The claim at issue is that will is “scopeless” with respect to negation. Under the heading Missing Scope Distinctions, John MacFarlane articulates the thesis by comparing two claims, and writes as follows:

(13) It is not the case that it will be sunny tomorrow

~ Tomorrow S

(14) It will be the case tomorrow that it is not sunny

Tomorrow ~S

It is striking, though, that although we can mark the syntactic distinction by resorting to cumbersome circumlocutions, as in (13)–(14), these variants seem like different ways of saying the same thing. (2013: p. 216)

According to MacFarlane, then, we can simply push the negation in (13) inside the scope of the “Tomorrow” (thereby getting (14)), and we can do so without any change in meaning.

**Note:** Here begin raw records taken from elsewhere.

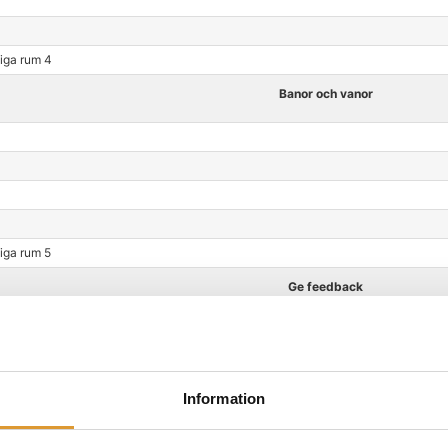
liga rum 4
Banor och vanor
iga rum 5
Ge feedback
Information
iga rum 6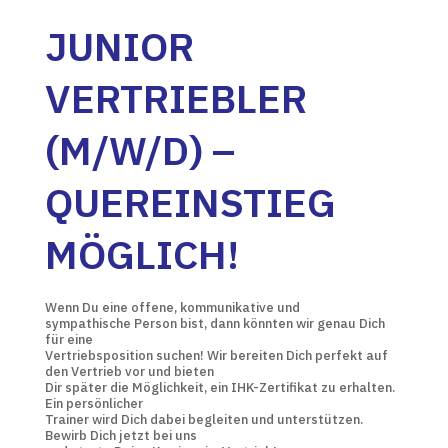
JUNIOR
VERTRIEBLER
(M/W/D) –
QUEREINSTIEG
MÖGLICH!
Wenn Du eine offene, kommunikative und
sympathische Person bist, dann könnten wir genau Dich
für eine
Vertriebsposition suchen! Wir bereiten Dich perfekt auf
den Vertrieb vor und bieten
Dir später die Möglichkeit, ein IHK-Zertifikat zu erhalten.
Ein persönlicher
Trainer wird Dich dabei begleiten und unterstützen.
Bewirb Dich jetzt bei uns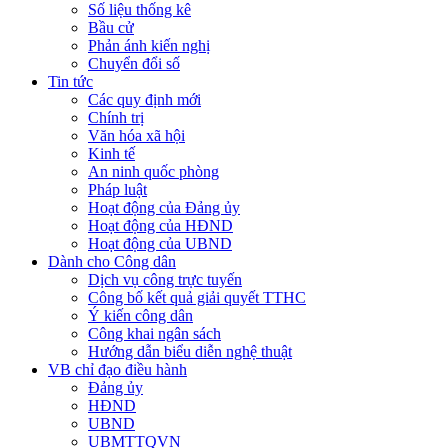
Số liệu thống kê
Bầu cử
Phản ánh kiến nghị
Chuyển đổi số
Tin tức
Các quy định mới
Chính trị
Văn hóa xã hội
Kinh tế
An ninh quốc phòng
Pháp luật
Hoạt động của Đảng ủy
Hoạt động của HĐND
Hoạt động của UBND
Dành cho Công dân
Dịch vụ công trực tuyến
Công bố kết quả giải quyết TTHC
Ý kiến công dân
Công khai ngân sách
Hướng dẫn biểu diễn nghệ thuật
VB chỉ đạo điều hành
Đảng ủy
HĐND
UBND
UBMTTQVN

Note: MacFarlane makes the claim that the requisite scope distinctions are “missing” in the context of a criticism of the so-called (by Prior) “Peircean” semantics for will, which treat will as a universal quantifier over all open causal possibilities (all open ‘branches’). (These are the semantics defended in Prior 1957: pp. 95–96, 1967: pp. 128–129, and Hartshorne 1965). If ‘It will be in n units of time hence that p’ meant ‘On All Branches, in n units of time hence, p’, we would expect to see a plain scope difference between ~Fnp and Fn ~p—which we don’t see, according to MacFarlane. However, in what follows, I defend the given scope distinction, but not by means of a defense of the Peircean semantics for will.⁴

Following MacFarlane, Cariani and Santorio write:

Our second constraint [on developing a semantics for will] is that will is scopeless with respect to an important class of other linguistic items. By this we mean that changes in the relative syntactic scope between will and these other items don’t make a difference to the truth conditions of will-sentences. This is a remarkable feature of will, and one that is not generally shared by modal expressions. For present purposes, it is enough to observe scopelessness with respect to negative items, as illustrated by:

(9) a. It will not rain.

b. It is not the case that it will rain.

(9)a and (9)b are truth conditionally equivalent… In short, will appears to commute freely with ordinary English negation. … The lack of scope interactions with negation immediately yields an interesting logical constraint:

Will Excluded Middle (preliminary take): ‘Will A ∨ Will ~A’ is a logical truth.⁵ (2017: pp. 6–7)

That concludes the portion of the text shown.